U.S. courts clarify limits on ‘judge shopping’ are guidance
Federal judiciary leaders on Friday released the text of a revised policy directing district courts to assign judges at random in civil cases that have statewide or national implications, making clear that the policy is a recommendation and that they cannot force district courts to follow it.
The Committee on Court Administration and Case Management of the Judicial Conference of the United States, the policymaking body for the federal courts, released the guidance after receiving intense pushback about the change from judges, conservative lawmakers and judicial experts.
On Tuesday, conference officials announced that cases with statewide or national implications that are filed in single-judge divisions should no longer be automatically assigned to the judges who preside there. Such divisions exist in rural parts of the country where courthouses are spaced very far apart.
District courts may continue to assign cases to a single-judge division if those cases don’t seek to bar or mandate state or federal actions through declaratory judgment or injunctive relief, the Judicial Conference said. When random assignments are required, the case should be assigned to a judge within the same judicial district. The policy does not apply to criminal or bankruptcy cases, according to the memo released Friday. “Case assignment in the bankruptcy context remains under study.”

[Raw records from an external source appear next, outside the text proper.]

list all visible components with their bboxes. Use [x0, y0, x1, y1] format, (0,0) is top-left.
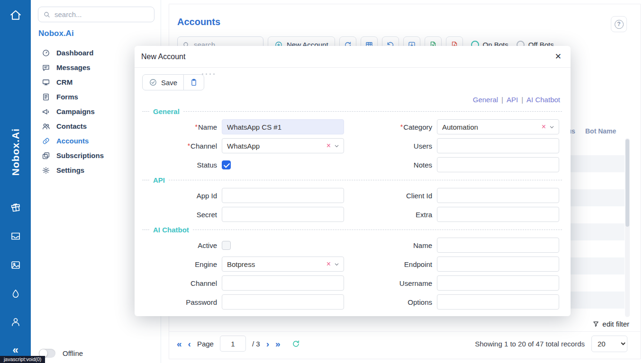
close-icon[interactable]: ✕ — [555, 53, 562, 61]
api-form: App Id Client Id Secret Extra — [142, 188, 562, 222]
modal-body: Save General | API | AI Chatbot General … — [135, 68, 571, 315]
icon-rail: Nobox.Ai « — [0, 0, 31, 363]
ai-chatbot-form: Active Name Engine Botpress × Endpoint C… — [142, 238, 562, 310]
first-page-button[interactable]: « — [177, 339, 182, 348]
password-input[interactable] — [222, 294, 344, 310]
username-label: Username — [399, 279, 432, 287]
chevron-down-icon — [549, 124, 554, 130]
footer-divider — [169, 331, 640, 332]
clipboard-button[interactable] — [184, 75, 204, 90]
reload-table-button[interactable] — [291, 339, 300, 348]
table-scrollbar[interactable] — [625, 138, 630, 317]
app-id-label: App Id — [197, 192, 217, 200]
engine-label: Engine — [195, 260, 217, 268]
pagination: « ‹ Page / 3 › » — [177, 336, 300, 352]
active-label: Active — [198, 241, 217, 249]
sidebar-search-input[interactable] — [54, 10, 149, 18]
megaphone-icon — [42, 107, 50, 116]
stack-icon — [42, 151, 50, 160]
help-icon: ? — [615, 20, 624, 29]
endpoint-input[interactable] — [437, 257, 559, 272]
nav-general-link[interactable]: General — [473, 96, 498, 104]
link-icon — [42, 137, 50, 145]
client-id-input[interactable] — [437, 188, 559, 203]
messages-icon — [42, 63, 50, 72]
section-general: General — [142, 107, 562, 115]
notes-input[interactable] — [437, 157, 559, 172]
chevron-down-icon — [334, 143, 339, 149]
secret-label: Secret — [197, 211, 217, 219]
collapse-sidebar-icon[interactable]: « — [12, 345, 18, 355]
section-ai-chatbot: AI Chatbot — [142, 226, 562, 234]
inbox-icon[interactable] — [10, 230, 21, 242]
ink-drop-icon[interactable] — [10, 288, 21, 299]
username-input[interactable] — [437, 275, 559, 291]
nav-api-link[interactable]: API — [507, 96, 518, 104]
clear-icon[interactable]: × — [327, 142, 331, 150]
gift-logo-icon — [9, 200, 22, 213]
clear-icon[interactable]: × — [542, 123, 546, 131]
extra-input[interactable] — [437, 207, 559, 222]
contacts-icon — [42, 122, 50, 131]
offline-row: Offline — [39, 349, 83, 358]
extra-label: Extra — [416, 211, 432, 219]
sidebar-search[interactable] — [38, 7, 154, 22]
edit-filter-link[interactable]: edit filter — [592, 320, 629, 328]
save-button-group: Save — [142, 74, 204, 90]
home-icon[interactable] — [0, 9, 31, 22]
name-label: *Name — [195, 123, 217, 131]
section-api: API — [142, 176, 562, 184]
save-button[interactable]: Save — [143, 75, 183, 90]
modal-title: New Account — [141, 53, 185, 61]
chevron-down-icon — [334, 262, 339, 267]
next-page-button[interactable]: › — [266, 339, 269, 348]
users-input[interactable] — [437, 138, 559, 153]
funnel-icon — [592, 320, 599, 328]
per-page-dropdown[interactable]: 20 — [591, 336, 627, 352]
nav-ai-chatbot-link[interactable]: AI Chatbot — [526, 96, 560, 104]
modal-section-nav: General | API | AI Chatbot — [142, 96, 560, 104]
channel-select[interactable]: WhatsApp × — [222, 138, 344, 153]
drag-dots — [202, 73, 215, 75]
category-label: *Category — [400, 123, 432, 131]
ai-name-input[interactable] — [437, 238, 559, 253]
name-input[interactable] — [222, 119, 344, 134]
clipboard-icon — [190, 78, 198, 87]
page-label: Page — [197, 340, 214, 348]
offline-label: Offline — [63, 349, 83, 357]
per-page-select[interactable]: 20 — [591, 336, 627, 352]
channel-label: *Channel — [188, 142, 217, 150]
page-number-input[interactable] — [220, 336, 246, 352]
status-label: Status — [197, 161, 217, 169]
total-pages: / 3 — [252, 340, 260, 348]
last-page-button[interactable]: » — [275, 339, 281, 348]
image-icon[interactable] — [10, 259, 21, 271]
users-label: Users — [414, 142, 432, 150]
engine-select[interactable]: Botpress × — [222, 257, 344, 272]
help-button[interactable]: ? — [611, 16, 627, 32]
modal-header: New Account ✕ — [135, 46, 571, 68]
clear-icon[interactable]: × — [327, 260, 331, 268]
forms-icon — [42, 93, 50, 101]
options-input[interactable] — [437, 294, 559, 310]
column-header-bot-name[interactable]: Bot Name — [585, 127, 616, 135]
status-checkbox[interactable] — [222, 160, 231, 169]
brand-title: Nobox.Ai — [38, 29, 74, 38]
password-label: Password — [186, 298, 217, 306]
app-id-input[interactable] — [222, 188, 344, 203]
prev-page-button[interactable]: ‹ — [188, 339, 191, 348]
ai-channel-input[interactable] — [222, 275, 344, 291]
gear-icon — [42, 166, 50, 175]
secret-input[interactable] — [222, 207, 344, 222]
category-select[interactable]: Automation × — [437, 119, 559, 134]
options-label: Options — [408, 298, 432, 306]
link-status-bar: javascript:void(0) — [0, 356, 45, 363]
person-icon[interactable] — [10, 316, 21, 328]
page-title: Accounts — [177, 17, 220, 27]
crm-icon — [42, 78, 50, 87]
endpoint-label: Endpoint — [404, 260, 432, 268]
active-checkbox[interactable] — [222, 241, 231, 250]
check-circle-icon — [149, 78, 157, 87]
notes-label: Notes — [414, 161, 432, 169]
scrollbar-thumb[interactable] — [626, 139, 629, 227]
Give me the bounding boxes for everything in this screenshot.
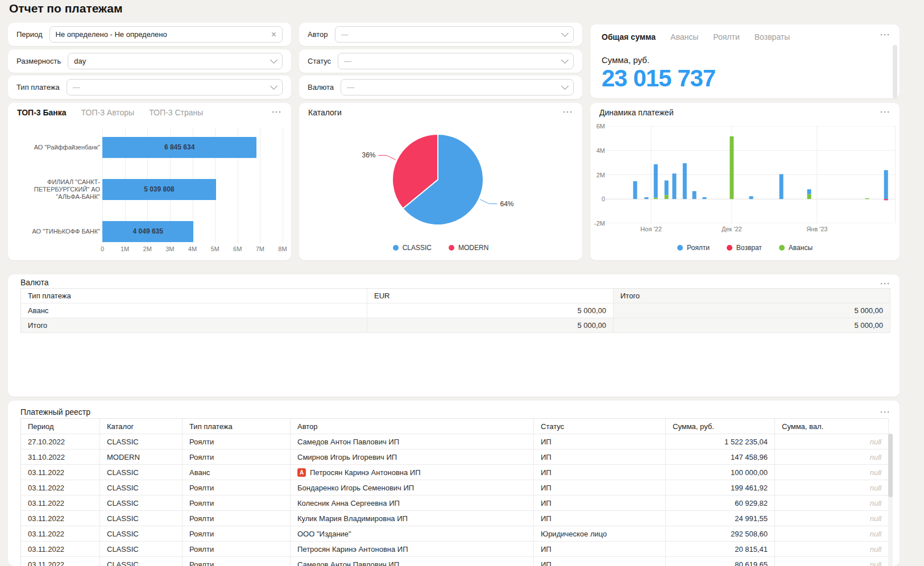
table-row[interactable]: 03.11.2022CLASSICРоялтиКолесник Анна Сер… <box>21 496 889 511</box>
column-header: Тип платежа <box>21 289 367 303</box>
advance-bar-segment[interactable] <box>807 194 811 199</box>
summary-tab-0[interactable]: Общая сумма <box>602 32 656 41</box>
royalty-bar-segment[interactable] <box>693 191 697 199</box>
table-row[interactable]: 03.11.2022CLASSICАвансАПетросян Каринэ А… <box>21 465 889 480</box>
cell-text: Роялти <box>189 453 214 461</box>
table-row[interactable]: 03.11.2022CLASSICРоялтиСамедов Антон Пав… <box>21 557 889 566</box>
royalty-bar-segment[interactable] <box>633 181 637 199</box>
cell-text: 292 508,60 <box>731 530 768 538</box>
table-row[interactable]: 03.11.2022CLASSICРоялтиБондаренко Игорь … <box>21 480 889 496</box>
table-row[interactable]: 27.10.2022CLASSICРоялтиСамедов Антон Пав… <box>21 434 889 450</box>
summary-card: Общая суммаАвансыРоялтиВозвраты ⋯ Сумма,… <box>590 24 900 98</box>
table-row[interactable]: 03.11.2022CLASSICРоялтиКулик Мария Влади… <box>21 511 889 526</box>
table-cell: АПетросян Каринэ Антоновна ИП <box>291 465 534 480</box>
royalty-bar-segment[interactable] <box>780 174 784 199</box>
catalogs-card: Каталоги ⋯ 64%36% CLASSICMODERN <box>299 103 582 260</box>
registry-scrollbar-thumb[interactable] <box>888 434 893 497</box>
table-cell: Роялти <box>183 557 291 566</box>
currency-label: Валюта <box>308 83 334 91</box>
legend-item-авансы[interactable]: Авансы <box>779 244 813 252</box>
chevron-down-icon <box>270 56 277 64</box>
summary-menu-icon[interactable]: ⋯ <box>880 28 890 42</box>
cell-text: 60 929,82 <box>735 499 768 507</box>
bar[interactable]: 5 039 808 <box>102 179 216 200</box>
cell-text: Роялти <box>189 438 214 446</box>
table-cell: ИП <box>534 542 666 557</box>
period-input[interactable]: Не определено - Не определено × <box>49 26 283 43</box>
cell-text: 31.10.2022 <box>28 453 65 461</box>
cell-text: ООО "Издание" <box>297 530 351 538</box>
summary-tab-3[interactable]: Возвраты <box>755 32 790 41</box>
catalogs-pie-chart: 64%36% <box>299 118 582 243</box>
cell-text: Юридическое лицо <box>541 530 607 538</box>
summary-tab-2[interactable]: Роялти <box>713 32 740 41</box>
table-row[interactable]: 03.11.2022CLASSICРоялтиПетросян Каринэ А… <box>21 542 889 557</box>
refund-bar-segment[interactable] <box>884 199 888 200</box>
top3-menu-icon[interactable]: ⋯ <box>271 105 282 119</box>
table-cell: Роялти <box>183 542 291 557</box>
table-row[interactable]: 31.10.2022MODERNРоялтиСмирнов Игорь Игор… <box>21 450 889 465</box>
summary-scrollbar[interactable] <box>893 45 897 98</box>
legend-item-роялти[interactable]: Роялти <box>677 244 710 252</box>
cell-text: MODERN <box>107 453 140 461</box>
top3-tab-1[interactable]: ТОП-3 Авторы <box>81 108 135 117</box>
currency-select[interactable]: — <box>341 79 574 95</box>
royalty-bar-segment[interactable] <box>807 189 811 194</box>
table-cell: Роялти <box>183 480 291 496</box>
cell-text: ИП <box>541 499 552 507</box>
table-row[interactable]: 03.11.2022CLASSICРоялтиООО "Издание"Юрид… <box>21 526 889 542</box>
table-cell: Итого <box>21 318 367 333</box>
advance-bar-segment[interactable] <box>730 136 734 199</box>
advance-bar-segment[interactable] <box>654 198 658 199</box>
currency-value: — <box>347 83 562 91</box>
table-cell: 292 508,60 <box>666 526 775 542</box>
royalty-bar-segment[interactable] <box>672 173 676 199</box>
cell-text: CLASSIC <box>107 545 139 553</box>
payment-type-select[interactable]: — <box>67 79 283 95</box>
table-cell: Юридическое лицо <box>534 526 666 542</box>
dimension-select[interactable]: day <box>68 53 283 69</box>
filter-payment-type: Тип платежа — <box>8 76 291 99</box>
royalty-bar-segment[interactable] <box>884 170 888 199</box>
bar-category-label: ФИЛИАЛ "САНКТ-ПЕТЕРБУРГСКИЙ" АО "АЛЬФА-Б… <box>10 178 100 201</box>
page-title: Отчет по платежам <box>9 2 122 15</box>
royalty-bar-segment[interactable] <box>654 164 658 198</box>
table-cell: CLASSIC <box>100 542 183 557</box>
top3-tab-2[interactable]: ТОП-3 Страны <box>149 108 203 117</box>
cell-text: ИП <box>541 438 552 446</box>
y-tick-label: 0 <box>590 195 605 202</box>
bar[interactable]: 6 845 634 <box>102 137 256 158</box>
royalty-bar-segment[interactable] <box>683 163 687 199</box>
x-tick-label: 1M <box>121 245 129 252</box>
royalty-bar-segment[interactable] <box>749 196 753 199</box>
royalty-bar-segment[interactable] <box>644 197 648 199</box>
registry-menu-icon[interactable]: ⋯ <box>880 405 890 419</box>
legend-item-modern[interactable]: MODERN <box>449 244 488 252</box>
chevron-down-icon <box>561 82 569 90</box>
advance-bar-segment[interactable] <box>865 198 869 199</box>
status-select[interactable]: — <box>338 53 574 69</box>
cell-text: 20 815,41 <box>735 545 768 553</box>
advance-bar-segment[interactable] <box>665 195 669 199</box>
table-cell: Петросян Каринэ Антоновна ИП <box>291 542 534 557</box>
cell-text: ИП <box>541 468 552 477</box>
pie-percent-label: 36% <box>362 151 375 159</box>
cell-text: Смирнов Игорь Игоревич ИП <box>297 453 397 461</box>
author-select[interactable]: — <box>335 26 574 43</box>
royalty-bar-segment[interactable] <box>665 181 669 195</box>
clear-icon[interactable]: × <box>268 30 276 39</box>
table-cell: Роялти <box>183 434 291 450</box>
bar[interactable]: 4 049 635 <box>102 221 193 242</box>
author-label: Автор <box>308 30 328 39</box>
cell-text: Роялти <box>189 530 214 538</box>
table-cell: null <box>775 511 889 526</box>
top3-tab-0[interactable]: ТОП-3 Банка <box>17 108 67 117</box>
summary-tab-1[interactable]: Авансы <box>670 32 698 41</box>
royalty-bar-segment[interactable] <box>702 197 706 199</box>
legend-item-возврат[interactable]: Возврат <box>727 244 762 252</box>
table-cell: 31.10.2022 <box>21 450 100 465</box>
table-cell: 5 000,00 <box>614 303 890 318</box>
table-cell: ИП <box>534 450 666 465</box>
legend-item-classic[interactable]: CLASSIC <box>393 244 432 252</box>
filter-dimension: Размерность day <box>8 49 291 73</box>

The memo, shared with district court judges across the country, includes guidance explaining how the judges might follow the updated rule “while recognizing the statutory authority and discretion that district courts have with respect to case assignment.”
Judicial Conference officials said their intent is to address widespread concerns about “judge shopping” — or filing a lawsuit in a courthouse where the lone judge is known or suspected to be sympathetic to a particular cause. The tactic has drawn scrutiny in abortion, immigration and environmental cases, among other hot-button topics, as well as in patent cases, which have been concentrated in a single-judge courthouse in the Waco division of the Western District of Texas.
But the changes proposed to address the concerns have drawn a wave of new objections, with some saying the new policy violates federal statute 28 U.S.C. 137, which says that the chief judges of each district court are responsible for assigning cases.
In the Friday memo, the committee said it was providing instructions on how to deter judge-shopping, not issuing a direct mandate, which would conflict with chief judges’ case assignment authority.
The policies and the accompanying guidance “should not be viewed as impairing a court’s authority or discretion,” Jackie Koszczuk, spokeswoman for the Administrative Office of the U.S. Courts, said. “Rather, they set out various ways for courts to align their case assignment practices with the long-standing Judicial Conference policy of random case assignment.”
Russell Wheeler, a judicial expert at the Brookings Institution, said the guidance “suggests, without saying so directly,” that conference officials are acting on their authority under federal statute 28 U.S.C. 331 to “submit suggestions and recommendations to the various courts to promote uniformity of management procedures and the expeditious conduct of court business.”